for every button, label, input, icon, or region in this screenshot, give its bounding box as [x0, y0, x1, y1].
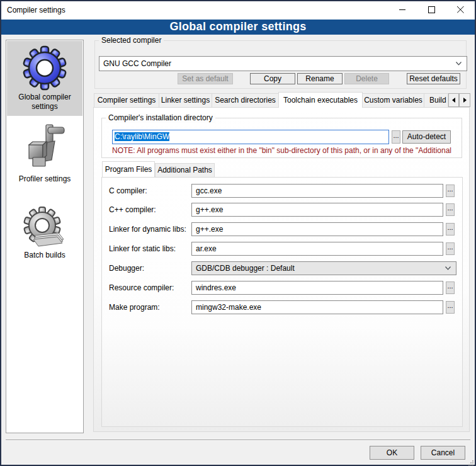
field-input[interactable]: windres.exe	[191, 281, 443, 295]
tab-linker-settings[interactable]: Linker settings	[159, 93, 212, 107]
cancel-button[interactable]: Cancel	[421, 446, 465, 460]
sidebar-item-global-compiler-settings[interactable]: Global compilersettings	[7, 41, 82, 116]
selected-text: C:\raylib\MinGW	[115, 132, 169, 141]
copy-button[interactable]: Copy	[250, 73, 295, 84]
sidebar-item-batch-builds[interactable]: Batch builds	[7, 199, 82, 267]
chevron-down-icon	[456, 62, 461, 67]
field-value: ar.exe	[196, 244, 217, 253]
tab-scroll-right-button[interactable]	[459, 93, 470, 107]
browse-button[interactable]: ...	[446, 281, 455, 294]
field-label: Linker for dynamic libs:	[109, 222, 186, 236]
field-label: Make program:	[109, 300, 160, 314]
field-label: Linker for static libs:	[109, 242, 176, 256]
field-input[interactable]: ar.exe	[191, 242, 443, 256]
ok-button[interactable]: OK	[370, 446, 414, 460]
tab-custom-variables[interactable]: Custom variables	[362, 93, 424, 107]
set-as-default-button[interactable]: Set as default	[178, 73, 233, 84]
blue-gear-icon	[21, 45, 68, 93]
debugger-select[interactable]: GDB/CDB debugger : Default	[191, 261, 456, 275]
delete-button[interactable]: Delete	[344, 73, 389, 84]
browse-button[interactable]: ...	[446, 301, 455, 314]
sidebar-item-label: Global compilersettings	[7, 93, 82, 111]
maximize-button[interactable]	[417, 1, 446, 20]
sidebar-item-label: Profiler settings	[7, 174, 82, 184]
tab-search-directories[interactable]: Search directories	[212, 93, 279, 107]
resize-grip[interactable]	[468, 458, 473, 463]
field-value: g++.exe	[196, 225, 223, 234]
field-input[interactable]: gcc.exe	[191, 184, 443, 198]
field-input[interactable]: g++.exe	[191, 222, 443, 236]
installation-directory-input[interactable]: C:\raylib\MinGW	[112, 130, 389, 144]
sidebar-item-label: Batch builds	[7, 251, 82, 260]
minimize-icon	[399, 6, 406, 15]
program-files-panel: C compiler:gcc.exe...C++ compiler:g++.ex…	[101, 177, 463, 427]
field-value: gcc.exe	[196, 186, 222, 195]
note-text: NOTE: All programs must exist either in …	[112, 146, 460, 155]
tab-build-options[interactable]: Build options	[424, 93, 448, 107]
title-bar[interactable]: Compiler settings	[1, 1, 475, 20]
field-input[interactable]: g++.exe	[191, 203, 443, 217]
minimize-button[interactable]	[388, 1, 417, 20]
field-label: Resource compiler:	[109, 281, 174, 295]
sidebar-item-profiler-settings[interactable]: Profiler settings	[7, 118, 82, 189]
tab-compiler-settings[interactable]: Compiler settings	[94, 93, 159, 107]
browse-directory-button[interactable]: ...	[392, 130, 400, 144]
field-label: C compiler:	[109, 184, 147, 198]
reset-defaults-button[interactable]: Reset defaults	[407, 73, 460, 84]
group-label: Selected compiler	[99, 36, 164, 45]
selected-compiler-group: Selected compiler GNU GCC Compiler Set a…	[94, 40, 467, 89]
rename-button[interactable]: Rename	[297, 73, 343, 84]
compiler-select-value: GNU GCC Compiler	[103, 59, 171, 68]
field-input[interactable]: mingw32-make.exe	[191, 300, 443, 314]
chevron-down-icon	[445, 266, 450, 271]
close-button[interactable]	[446, 1, 475, 20]
field-label: C++ compiler:	[109, 203, 156, 217]
field-value: windres.exe	[196, 283, 236, 292]
footer-separator	[6, 440, 470, 441]
field-value: mingw32-make.exe	[196, 303, 261, 312]
browse-button[interactable]: ...	[446, 185, 455, 197]
field-value: g++.exe	[196, 205, 223, 214]
browse-button[interactable]: ...	[446, 203, 455, 216]
settings-category-list: Global compilersettings	[6, 40, 84, 433]
toolchain-executables-panel: Compiler's installation directory C:\ray…	[93, 107, 470, 432]
close-icon	[457, 6, 464, 15]
gray-gear-stack-icon	[22, 207, 67, 250]
tab-toolchain-executables[interactable]: Toolchain executables	[278, 92, 363, 108]
browse-button[interactable]: ...	[446, 242, 455, 255]
browse-button[interactable]: ...	[446, 223, 455, 236]
field-label: Debugger:	[109, 261, 144, 275]
dialog-heading: Global compiler settings	[1, 20, 475, 35]
group-label: Compiler's installation directory	[106, 113, 215, 123]
compiler-select[interactable]: GNU GCC Compiler	[99, 56, 467, 71]
maximize-icon	[428, 6, 435, 15]
tab-scroll-left-button[interactable]	[448, 93, 459, 107]
caliper-tool-icon	[23, 123, 67, 169]
auto-detect-button[interactable]: Auto-detect	[402, 130, 451, 144]
window-title: Compiler settings	[7, 1, 65, 20]
compiler-settings-dialog: Compiler settings Global compiler settin…	[0, 0, 476, 466]
debugger-select-value: GDB/CDB debugger : Default	[196, 264, 295, 273]
tab-program-files[interactable]: Program Files	[102, 161, 155, 177]
tab-additional-paths[interactable]: Additional Paths	[155, 163, 215, 177]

........

Task -> Give back every record above word for word; the pictures have no place in it.

Result for this task ->
for every button, label, input, icon, or region in this screenshot, give its bounding box as [x0, y0, x1, y1].
field-input[interactable]: windres.exe	[191, 281, 443, 295]
tab-linker-settings[interactable]: Linker settings	[159, 93, 212, 107]
cancel-button[interactable]: Cancel	[421, 446, 465, 460]
sidebar-item-global-compiler-settings[interactable]: Global compilersettings	[7, 41, 82, 116]
selected-text: C:\raylib\MinGW	[115, 132, 169, 141]
copy-button[interactable]: Copy	[250, 73, 295, 84]
sidebar-item-batch-builds[interactable]: Batch builds	[7, 199, 82, 267]
chevron-down-icon	[456, 62, 461, 67]
field-value: ar.exe	[196, 244, 217, 253]
tab-scroll-right-button[interactable]	[459, 93, 470, 107]
browse-button[interactable]: ...	[446, 281, 455, 294]
field-label: Linker for dynamic libs:	[109, 222, 186, 236]
field-label: Make program:	[109, 300, 160, 314]
field-label: Linker for static libs:	[109, 242, 176, 256]
field-input[interactable]: ar.exe	[191, 242, 443, 256]
ok-button[interactable]: OK	[370, 446, 414, 460]
tab-custom-variables[interactable]: Custom variables	[362, 93, 424, 107]
set-as-default-button[interactable]: Set as default	[178, 73, 233, 84]
blue-gear-icon	[21, 45, 68, 93]
debugger-select[interactable]: GDB/CDB debugger : Default	[191, 261, 456, 275]
delete-button[interactable]: Delete	[344, 73, 389, 84]
browse-button[interactable]: ...	[446, 301, 455, 314]
sidebar-item-label: Global compilersettings	[7, 93, 82, 111]
maximize-button[interactable]	[417, 1, 446, 20]
sidebar-item-label: Profiler settings	[7, 174, 82, 184]
tab-search-directories[interactable]: Search directories	[212, 93, 279, 107]
resize-grip[interactable]	[468, 458, 473, 463]
field-value: g++.exe	[196, 225, 223, 234]
field-input[interactable]: gcc.exe	[191, 184, 443, 198]
field-input[interactable]: g++.exe	[191, 222, 443, 236]
installation-directory-input[interactable]: C:\raylib\MinGW	[112, 130, 389, 144]
sidebar-item-label: Batch builds	[7, 251, 82, 260]
minimize-icon	[399, 6, 406, 15]
program-files-panel: C compiler:gcc.exe...C++ compiler:g++.ex…	[101, 177, 463, 427]
field-value: gcc.exe	[196, 186, 222, 195]
note-text: NOTE: All programs must exist either in …	[112, 146, 460, 155]
tab-build-options[interactable]: Build options	[424, 93, 448, 107]
title-bar[interactable]: Compiler settings	[1, 1, 475, 20]
field-input[interactable]: g++.exe	[191, 203, 443, 217]
minimize-button[interactable]	[388, 1, 417, 20]
field-label: Resource compiler:	[109, 281, 174, 295]
sidebar-item-profiler-settings[interactable]: Profiler settings	[7, 118, 82, 189]
tab-compiler-settings[interactable]: Compiler settings	[94, 93, 159, 107]
browse-directory-button[interactable]: ...	[392, 130, 400, 144]
field-label: C compiler:	[109, 184, 147, 198]
reset-defaults-button[interactable]: Reset defaults	[407, 73, 460, 84]
group-label: Selected compiler	[99, 36, 164, 45]
selected-compiler-group: Selected compiler GNU GCC Compiler Set a…	[94, 40, 467, 89]
rename-button[interactable]: Rename	[297, 73, 343, 84]
compiler-select-value: GNU GCC Compiler	[103, 59, 171, 68]
field-input[interactable]: mingw32-make.exe	[191, 300, 443, 314]
chevron-down-icon	[445, 266, 450, 271]
close-button[interactable]	[446, 1, 475, 20]
field-label: C++ compiler:	[109, 203, 156, 217]
field-value: windres.exe	[196, 283, 236, 292]
footer-separator	[6, 440, 470, 441]
field-value: mingw32-make.exe	[196, 303, 261, 312]
browse-button[interactable]: ...	[446, 185, 455, 197]
field-value: g++.exe	[196, 205, 223, 214]
browse-button[interactable]: ...	[446, 203, 455, 216]
settings-category-list: Global compilersettings	[6, 40, 84, 433]
toolchain-executables-panel: Compiler's installation directory C:\ray…	[93, 107, 470, 432]
close-icon	[457, 6, 464, 15]
gray-gear-stack-icon	[22, 207, 67, 250]
tab-toolchain-executables[interactable]: Toolchain executables	[278, 92, 363, 108]
browse-button[interactable]: ...	[446, 242, 455, 255]
browse-button[interactable]: ...	[446, 223, 455, 236]
field-label: Debugger:	[109, 261, 144, 275]
dialog-heading: Global compiler settings	[1, 20, 475, 35]
group-label: Compiler's installation directory	[106, 113, 215, 123]
compiler-select[interactable]: GNU GCC Compiler	[99, 56, 467, 71]
maximize-icon	[428, 6, 435, 15]
tab-scroll-left-button[interactable]	[448, 93, 459, 107]
caliper-tool-icon	[23, 123, 67, 169]
auto-detect-button[interactable]: Auto-detect	[402, 130, 451, 144]
window-title: Compiler settings	[7, 1, 65, 20]
compiler-settings-dialog: Compiler settings Global compiler settin…	[0, 0, 476, 466]
debugger-select-value: GDB/CDB debugger : Default	[196, 264, 295, 273]
tab-program-files[interactable]: Program Files	[102, 161, 155, 177]
tab-additional-paths[interactable]: Additional Paths	[155, 163, 215, 177]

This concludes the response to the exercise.